On a recent Wednesday afternoon, photographer Jeff Whetstone told a rapt audience about the time he nervously took his large-format camera to a creek near his Tennessee hometown. He knew he was trespassing on land that "belonged" to a rough clan. Suddenly, two teenage boys approached, and he became terrified. Why? They were maybe 14, and he was 30. It all had to do with Deliverance, he explained.

And Deliverance has everything to do with Whetstone's exhibition, "New Wilderness," currently on view at the University of Virginia's Off Grounds Gallery. In case you missed the 1970s Burt Reynolds classic, the film follows a group of city guys on a terrifying canoe trip through backwoods Georgia, where they become the prey of feral mountain men. 
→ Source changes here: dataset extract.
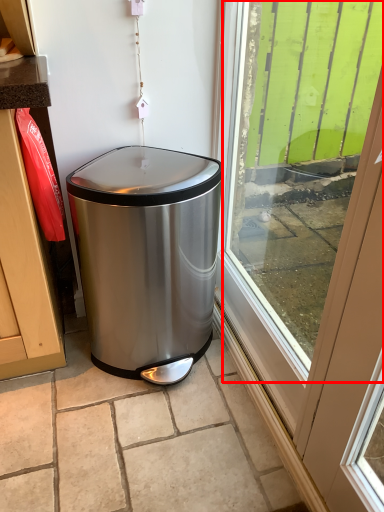 Question: Observing the image, what is the correct spatial positioning of window screen (annotated by the red box) in reference to waste container?

Choices:
 (A) right
 (B) left

Answer: (A)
"It's all about the battle of culture and nature," Whetstone says of the movie and his work, "the animal within and the human without."

Whetstone's photographs explore the way human masculinity is expressed in nature. Whether physically present or evident from their marks (ranging from muddy ATV tracks to discarded beer bottles), Southern good ol' boys figure prominently in his oversized silver gelatin prints.
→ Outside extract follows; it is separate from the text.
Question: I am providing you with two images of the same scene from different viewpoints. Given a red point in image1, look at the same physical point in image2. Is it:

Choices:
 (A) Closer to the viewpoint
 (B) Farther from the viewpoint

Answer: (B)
One series of images focuses on hunters, who ally themselves with nature in their camouflage even as they prepare to assault it. Another set of photographs examines how humans physically impose themselves on the landscape, which Whetstone interprets as an instinct to demarcate territory. In the gorgeous yet disquieting "Fishing Chair Eno River," Whetstone foregrounds a romantic mist-enshrouded river view with a broken-down plastic chair amid trash on the bank.

Although the show's images offer an immediate beauty, the more time the viewer takes with each photograph, the more complexly faceted Whetstone's inquiry reveals itself to be– drawing on geometric configurations, areas of light and dark, and fortuitous timing (for example, in "Mingo Boys with Water Snake," the casually held snake appears to be wriggling out from the boy's floral-patterned trunks). No detail, however small, is either wasted or meaningless in Whetstone's compositions.

In a departure from the rest of the show, a mosaic-like grid of images at the northeast end of the gallery depicts animals captured in containers that isolate them from their natural environs. Here Whetstone shoots from above, giving equal weight to both possum and tadpole, with the implication that we humans are unknowingly in the same predicament. 

As Whetstone explained on Wednesday, "I think we think we're not animals anymore."